Substance Abuse And Its Relation To Brain Function
Have you ever wondered what addictive substances do to your brain? If you have an addiction, your brain has been rewired to keep using regardless of the consequences you may experience. That’s why people with a substance abuse disorder continue to use even when bad things happen. It’s also why cravings continue after the body has been cleared of substances. It doesn’t mean you can’t recover from addiction; it means that recovery will be a long process. At the Hollick Institute drug rehab center in Jonesboro, Arkansas, we understand this, so we can provide you with the tools you need for recovery.
How The Brain’s Limbic System Functions In Addiction
The part of the brain that’s involved in addiction is the limbic system. The limbic system is the brain’s reward center. It produces feelings of bliss, comfort, pleasure, euphoria, and peace. Addictive substances activate the limbic system and make you feel good. After the effects of the drug wear off, you want to feel good again, so you take more drugs. Soon enough, taking drugs becomes a habit because you want to feel good all the time, and without the drugs, you no longer feel good. Feeding the habit then becomes more important than anything else.
The limbic system is stimulated naturally when you engage in activities that increase your odds of survival. Sleeping, eating, music, and spending time with loved ones all aid in survival, so to keep us repeating these survival-friendly activities, the brain rewards us with feelings of pleasure.

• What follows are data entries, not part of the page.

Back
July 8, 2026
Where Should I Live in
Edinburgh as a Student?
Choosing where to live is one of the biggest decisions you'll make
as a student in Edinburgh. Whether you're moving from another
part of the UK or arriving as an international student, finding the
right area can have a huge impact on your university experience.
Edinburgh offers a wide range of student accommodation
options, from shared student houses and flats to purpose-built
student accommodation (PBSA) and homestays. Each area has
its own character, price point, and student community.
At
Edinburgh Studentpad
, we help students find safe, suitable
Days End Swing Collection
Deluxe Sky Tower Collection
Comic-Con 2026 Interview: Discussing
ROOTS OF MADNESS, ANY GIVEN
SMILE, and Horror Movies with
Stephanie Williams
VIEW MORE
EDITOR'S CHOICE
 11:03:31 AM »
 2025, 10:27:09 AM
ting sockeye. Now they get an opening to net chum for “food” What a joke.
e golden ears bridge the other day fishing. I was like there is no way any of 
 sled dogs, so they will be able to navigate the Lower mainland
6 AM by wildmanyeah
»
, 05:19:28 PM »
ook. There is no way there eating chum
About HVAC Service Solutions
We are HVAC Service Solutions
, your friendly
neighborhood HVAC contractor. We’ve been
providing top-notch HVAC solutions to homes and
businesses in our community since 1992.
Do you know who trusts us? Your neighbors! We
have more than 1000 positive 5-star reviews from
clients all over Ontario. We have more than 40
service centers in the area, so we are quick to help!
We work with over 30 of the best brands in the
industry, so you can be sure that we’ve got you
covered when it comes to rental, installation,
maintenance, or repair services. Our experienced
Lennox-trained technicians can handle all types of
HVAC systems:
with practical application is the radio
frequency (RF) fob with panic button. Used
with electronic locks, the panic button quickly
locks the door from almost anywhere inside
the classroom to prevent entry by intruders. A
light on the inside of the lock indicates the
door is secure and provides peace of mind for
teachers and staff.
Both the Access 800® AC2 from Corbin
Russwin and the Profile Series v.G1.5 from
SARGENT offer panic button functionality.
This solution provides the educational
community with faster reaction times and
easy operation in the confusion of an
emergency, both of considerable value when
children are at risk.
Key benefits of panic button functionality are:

With addiction, your brain has been tricked into thinking that because drugs or alcohol produce pleasurable feelings, they must by definition increase your chances of survival. The result is that your brain will encourage you to ingest substances whenever possible. The problem is that because your brain has been hijacked, it is encouraging you to engage in an activity that will actually decrease your odds of survival instead of increasing them. When this happens, it’s time to seek help in a substance abuse treatment facility.
How Jonesboro Drug Rehab Centers Can Help To Reprogram Your Brain’s Natural Reward System
Once addiction has taken hold, treatment involves reprogramming the brain to function without substances. This is not accomplished overnight. The first step toward sobriety at our addiction recovery center is clearing the body of substances in our drug detox clinic. This can be uncomfortable at best and dangerous at worst. That’s why detox should always be carried out in a safe environment under 24/7 professional supervision.
The next phase of addiction recovery involves an assessment we will use to formulate a customized treatment plan designed just for you. Assessment involves screening for any coexisting mental health disorders. If a mental health disorder exists, it means you could benefit from dual diagnosis mental health treatment, allowing both conditions to be treated simultaneously during your time in our substance abuse treatment facility.
Our addiction recovery program places a great deal of emphasis on intensive group therapy sessions conducted in a protected and stress-free setting. Clients in Jonesboro drug rehab facility work together toward the common goal of recovery by sharing personal experiences, especially those of trauma and abuse that frequently play a role in addiction.
Through this process, our clients develop a strong sense of connection with each other. They learn that recovery is best accomplished in cooperation with others instead of in isolation. This sense of connection helps clients to feel supported in the recovery process and can generate the first feelings of pleasure that our clients are able to experience in a drug free state.
Aftercare is a vital part of the program at our Jonesboro, Arkansas, substance abuse treatment center. When you leave our addiction recovery facility, you will have access to extended care that may involve participation in an outpatient program, counseling, group therapy, and other therapeutic interventions. Besides substance abuse rehab, activities that can assist the brain’s limbic system to regain normal functioning include regular exercise, meditation, acupuncture, listening to music, getting out in nature, yoga, and spending time with loved ones.
Entering an addiction treatment facility is a sensible first step in treating drug and alcohol abuse, but recovery takes time. Some of our clients continue to receive aftercare for months after completing a stay in a Hollick Institute addiction treatment center. Participation in the Jonesboro recovering community is another way to help you push through early sobriety while your brain continues the process of restoring itself to sanity.